Well, Scott, I think you've been exposed to James and I for quite some time now. You know about our characters. We believe in putting our heads down, achieving results and then communicating them. We're not promotional in really any way. We believe in getting the work done. And that's what the organization has done. We're incredibly proud of the work the organization has done. We are -- we've also -- we also realized we've been in a penalty box, because we haven't been able to achieve what we said we're going to -- or hoping to achieve. So that being said, we now -- we believe 2017, certainly the latter part of the year, was a real turning point for this organization. We now are quite confident going out and telling the market what we have. And I think you're going to see more from us on that in the coming months. And certainly today is a start. Thank you for that. And to your point about the repayment of our -- of principal. We've really enjoyed our very strong relationship with our bank, with our term lender and with our short-term lender. All 3 of them have been very supportive. And we just can't say enough for the way they've embraced us and the sort of trajectory that we've been on. They have helped us turn the corner. So they played a very important role for us. And I think we've returned that support with the way we've been able to repay them.Sharon, are there any other questions?

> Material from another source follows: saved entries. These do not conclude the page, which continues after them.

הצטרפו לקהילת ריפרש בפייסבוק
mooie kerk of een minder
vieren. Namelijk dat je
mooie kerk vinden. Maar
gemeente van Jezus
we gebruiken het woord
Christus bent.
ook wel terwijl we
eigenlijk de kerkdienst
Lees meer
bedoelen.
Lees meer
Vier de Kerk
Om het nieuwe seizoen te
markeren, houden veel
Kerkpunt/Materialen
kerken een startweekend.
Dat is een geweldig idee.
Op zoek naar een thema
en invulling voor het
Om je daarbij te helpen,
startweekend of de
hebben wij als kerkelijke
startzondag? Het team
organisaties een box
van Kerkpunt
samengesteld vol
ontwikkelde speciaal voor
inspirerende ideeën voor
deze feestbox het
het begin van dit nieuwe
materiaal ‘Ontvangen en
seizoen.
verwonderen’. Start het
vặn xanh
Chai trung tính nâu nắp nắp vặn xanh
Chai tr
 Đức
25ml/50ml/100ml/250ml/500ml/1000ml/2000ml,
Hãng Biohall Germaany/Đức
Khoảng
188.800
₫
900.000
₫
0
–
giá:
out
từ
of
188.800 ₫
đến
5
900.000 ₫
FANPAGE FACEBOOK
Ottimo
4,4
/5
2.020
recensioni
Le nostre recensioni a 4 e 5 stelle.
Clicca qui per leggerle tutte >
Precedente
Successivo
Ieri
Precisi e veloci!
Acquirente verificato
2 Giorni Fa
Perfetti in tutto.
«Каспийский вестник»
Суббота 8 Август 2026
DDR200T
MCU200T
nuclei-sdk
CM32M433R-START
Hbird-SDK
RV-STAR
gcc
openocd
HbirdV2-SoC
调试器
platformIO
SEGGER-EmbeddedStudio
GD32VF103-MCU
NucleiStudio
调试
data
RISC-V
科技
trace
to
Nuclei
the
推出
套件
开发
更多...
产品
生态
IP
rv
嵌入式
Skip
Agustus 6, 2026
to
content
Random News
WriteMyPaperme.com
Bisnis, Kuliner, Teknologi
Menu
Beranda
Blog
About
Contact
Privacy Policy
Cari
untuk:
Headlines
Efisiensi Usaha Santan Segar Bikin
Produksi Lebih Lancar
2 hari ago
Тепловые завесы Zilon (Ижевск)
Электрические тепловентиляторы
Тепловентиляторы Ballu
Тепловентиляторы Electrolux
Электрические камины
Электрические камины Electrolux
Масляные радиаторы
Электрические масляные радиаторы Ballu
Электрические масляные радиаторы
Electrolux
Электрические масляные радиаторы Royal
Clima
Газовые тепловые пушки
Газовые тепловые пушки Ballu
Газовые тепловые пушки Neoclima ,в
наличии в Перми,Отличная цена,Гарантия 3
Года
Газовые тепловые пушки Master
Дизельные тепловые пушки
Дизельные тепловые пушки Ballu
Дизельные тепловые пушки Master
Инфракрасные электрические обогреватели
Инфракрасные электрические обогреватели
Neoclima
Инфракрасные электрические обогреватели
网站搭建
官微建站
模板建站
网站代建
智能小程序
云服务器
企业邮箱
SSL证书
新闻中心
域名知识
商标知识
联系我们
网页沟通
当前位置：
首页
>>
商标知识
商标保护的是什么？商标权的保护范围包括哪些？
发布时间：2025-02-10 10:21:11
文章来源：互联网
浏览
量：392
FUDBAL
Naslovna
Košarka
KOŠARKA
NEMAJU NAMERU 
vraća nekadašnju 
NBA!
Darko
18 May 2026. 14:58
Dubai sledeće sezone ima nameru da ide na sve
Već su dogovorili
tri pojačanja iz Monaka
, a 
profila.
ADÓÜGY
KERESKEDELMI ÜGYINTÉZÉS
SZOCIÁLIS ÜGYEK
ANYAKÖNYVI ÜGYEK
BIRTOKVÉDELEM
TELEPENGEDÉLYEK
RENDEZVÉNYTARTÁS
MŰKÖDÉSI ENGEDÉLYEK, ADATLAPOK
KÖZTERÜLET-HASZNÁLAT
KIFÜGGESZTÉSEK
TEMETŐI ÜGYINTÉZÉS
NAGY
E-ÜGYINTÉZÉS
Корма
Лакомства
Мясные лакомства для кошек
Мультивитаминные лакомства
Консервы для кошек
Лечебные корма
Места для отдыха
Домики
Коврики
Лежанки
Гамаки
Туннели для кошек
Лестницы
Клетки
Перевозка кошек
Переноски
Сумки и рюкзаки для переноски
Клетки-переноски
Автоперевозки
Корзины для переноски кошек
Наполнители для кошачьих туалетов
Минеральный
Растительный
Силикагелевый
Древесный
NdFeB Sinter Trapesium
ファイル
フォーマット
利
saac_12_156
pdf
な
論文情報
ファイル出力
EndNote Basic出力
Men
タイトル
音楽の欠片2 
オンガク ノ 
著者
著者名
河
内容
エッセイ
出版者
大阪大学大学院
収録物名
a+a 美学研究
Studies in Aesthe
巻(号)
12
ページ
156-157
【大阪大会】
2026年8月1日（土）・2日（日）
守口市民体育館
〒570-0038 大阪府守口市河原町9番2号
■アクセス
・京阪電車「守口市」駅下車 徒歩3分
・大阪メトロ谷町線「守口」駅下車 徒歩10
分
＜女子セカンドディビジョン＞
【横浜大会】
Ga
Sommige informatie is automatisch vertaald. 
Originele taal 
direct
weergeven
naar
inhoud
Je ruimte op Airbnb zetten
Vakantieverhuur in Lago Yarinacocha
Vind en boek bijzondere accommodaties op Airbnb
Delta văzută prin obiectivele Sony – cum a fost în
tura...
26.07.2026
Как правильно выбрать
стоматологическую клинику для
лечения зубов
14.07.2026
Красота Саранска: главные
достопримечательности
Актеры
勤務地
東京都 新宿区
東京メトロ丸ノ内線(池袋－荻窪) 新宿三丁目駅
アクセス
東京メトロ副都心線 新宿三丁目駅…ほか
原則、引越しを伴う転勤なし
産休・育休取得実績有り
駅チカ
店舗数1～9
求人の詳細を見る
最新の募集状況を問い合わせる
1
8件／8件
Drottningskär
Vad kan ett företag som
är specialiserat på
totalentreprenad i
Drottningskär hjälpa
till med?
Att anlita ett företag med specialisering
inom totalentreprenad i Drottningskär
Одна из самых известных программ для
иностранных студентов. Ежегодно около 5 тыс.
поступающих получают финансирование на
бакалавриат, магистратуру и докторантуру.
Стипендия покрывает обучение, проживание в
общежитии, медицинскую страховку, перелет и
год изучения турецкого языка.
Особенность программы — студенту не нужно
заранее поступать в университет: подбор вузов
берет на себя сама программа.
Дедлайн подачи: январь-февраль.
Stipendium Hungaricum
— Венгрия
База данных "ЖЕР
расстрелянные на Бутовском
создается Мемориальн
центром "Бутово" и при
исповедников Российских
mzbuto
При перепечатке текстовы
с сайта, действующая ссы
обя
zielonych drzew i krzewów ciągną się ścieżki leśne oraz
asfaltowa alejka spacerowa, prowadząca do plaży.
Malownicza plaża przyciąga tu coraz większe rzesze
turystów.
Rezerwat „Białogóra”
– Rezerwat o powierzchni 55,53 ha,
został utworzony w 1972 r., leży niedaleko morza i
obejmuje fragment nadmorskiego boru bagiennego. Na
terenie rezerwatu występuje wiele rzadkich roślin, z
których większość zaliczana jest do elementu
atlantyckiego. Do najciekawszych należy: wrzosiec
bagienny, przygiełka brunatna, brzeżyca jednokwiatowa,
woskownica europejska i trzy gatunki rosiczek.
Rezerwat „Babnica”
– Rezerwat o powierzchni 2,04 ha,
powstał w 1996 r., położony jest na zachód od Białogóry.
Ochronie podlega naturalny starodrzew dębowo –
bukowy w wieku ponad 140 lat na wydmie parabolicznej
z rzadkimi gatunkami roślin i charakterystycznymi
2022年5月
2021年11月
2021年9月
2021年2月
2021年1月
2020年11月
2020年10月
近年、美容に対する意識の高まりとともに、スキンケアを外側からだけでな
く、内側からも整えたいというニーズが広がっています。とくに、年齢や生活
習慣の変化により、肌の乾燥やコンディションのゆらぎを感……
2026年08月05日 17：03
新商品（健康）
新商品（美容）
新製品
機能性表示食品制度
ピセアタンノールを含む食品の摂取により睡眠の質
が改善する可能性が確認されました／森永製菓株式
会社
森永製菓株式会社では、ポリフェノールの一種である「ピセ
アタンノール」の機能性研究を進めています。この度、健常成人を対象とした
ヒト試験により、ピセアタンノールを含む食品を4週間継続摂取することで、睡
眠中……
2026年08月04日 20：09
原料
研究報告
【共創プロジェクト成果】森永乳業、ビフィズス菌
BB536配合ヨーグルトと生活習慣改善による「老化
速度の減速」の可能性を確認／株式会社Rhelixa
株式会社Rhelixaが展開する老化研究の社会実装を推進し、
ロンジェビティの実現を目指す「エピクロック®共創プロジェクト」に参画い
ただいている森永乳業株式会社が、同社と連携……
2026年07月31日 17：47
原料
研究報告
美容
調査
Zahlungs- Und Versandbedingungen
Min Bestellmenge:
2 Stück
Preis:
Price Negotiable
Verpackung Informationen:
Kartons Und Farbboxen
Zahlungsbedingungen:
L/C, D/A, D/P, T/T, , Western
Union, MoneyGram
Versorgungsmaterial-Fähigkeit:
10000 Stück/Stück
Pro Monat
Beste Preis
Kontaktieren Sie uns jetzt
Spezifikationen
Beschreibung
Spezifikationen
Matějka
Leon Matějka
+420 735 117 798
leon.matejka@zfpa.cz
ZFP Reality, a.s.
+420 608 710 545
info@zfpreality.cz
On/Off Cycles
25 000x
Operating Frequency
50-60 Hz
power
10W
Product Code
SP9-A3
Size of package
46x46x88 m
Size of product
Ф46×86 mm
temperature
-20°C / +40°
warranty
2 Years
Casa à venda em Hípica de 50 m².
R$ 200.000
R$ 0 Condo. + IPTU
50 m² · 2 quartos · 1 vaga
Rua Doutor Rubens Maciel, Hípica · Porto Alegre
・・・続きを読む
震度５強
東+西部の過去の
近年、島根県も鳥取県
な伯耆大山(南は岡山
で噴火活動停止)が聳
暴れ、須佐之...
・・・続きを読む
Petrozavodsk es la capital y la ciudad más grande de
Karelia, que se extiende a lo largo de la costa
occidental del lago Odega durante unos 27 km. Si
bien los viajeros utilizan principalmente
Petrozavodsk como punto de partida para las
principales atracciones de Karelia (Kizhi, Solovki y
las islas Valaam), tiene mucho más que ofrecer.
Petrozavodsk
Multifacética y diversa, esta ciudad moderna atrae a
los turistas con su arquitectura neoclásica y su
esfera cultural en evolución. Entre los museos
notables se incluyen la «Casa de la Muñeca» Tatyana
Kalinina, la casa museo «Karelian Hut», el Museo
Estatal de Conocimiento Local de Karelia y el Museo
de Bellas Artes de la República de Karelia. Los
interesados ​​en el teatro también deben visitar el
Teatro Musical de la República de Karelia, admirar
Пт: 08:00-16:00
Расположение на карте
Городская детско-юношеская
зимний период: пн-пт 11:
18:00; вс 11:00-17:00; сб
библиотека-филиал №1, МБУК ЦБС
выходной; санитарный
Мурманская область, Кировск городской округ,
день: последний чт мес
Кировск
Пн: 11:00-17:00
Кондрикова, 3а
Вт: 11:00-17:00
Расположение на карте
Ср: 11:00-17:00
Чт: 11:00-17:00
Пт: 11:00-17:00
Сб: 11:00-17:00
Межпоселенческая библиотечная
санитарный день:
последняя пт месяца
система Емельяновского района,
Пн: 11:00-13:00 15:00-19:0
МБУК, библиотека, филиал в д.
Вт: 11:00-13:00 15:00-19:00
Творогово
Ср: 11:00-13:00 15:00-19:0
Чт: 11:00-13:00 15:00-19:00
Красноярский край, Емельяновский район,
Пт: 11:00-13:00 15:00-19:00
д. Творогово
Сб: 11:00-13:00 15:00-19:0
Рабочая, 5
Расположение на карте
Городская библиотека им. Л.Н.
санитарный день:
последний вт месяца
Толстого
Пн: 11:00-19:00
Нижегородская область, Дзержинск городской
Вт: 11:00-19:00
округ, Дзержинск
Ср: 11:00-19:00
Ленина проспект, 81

[Operator Instructions] We do not have any questions over the phone line at this time. I will turn the call over to the presenters.
Thank you again, Sharon. Thank you to those of you on the line. And we look forward to bringing Q1 results to you and -- which we believe will be a positive, you'll receive positively as well. I'll be on that call as well. Maybe Greg will lead that one. We'll decide. Until then, take care.
This concludes today's conference call. You may now disconnect.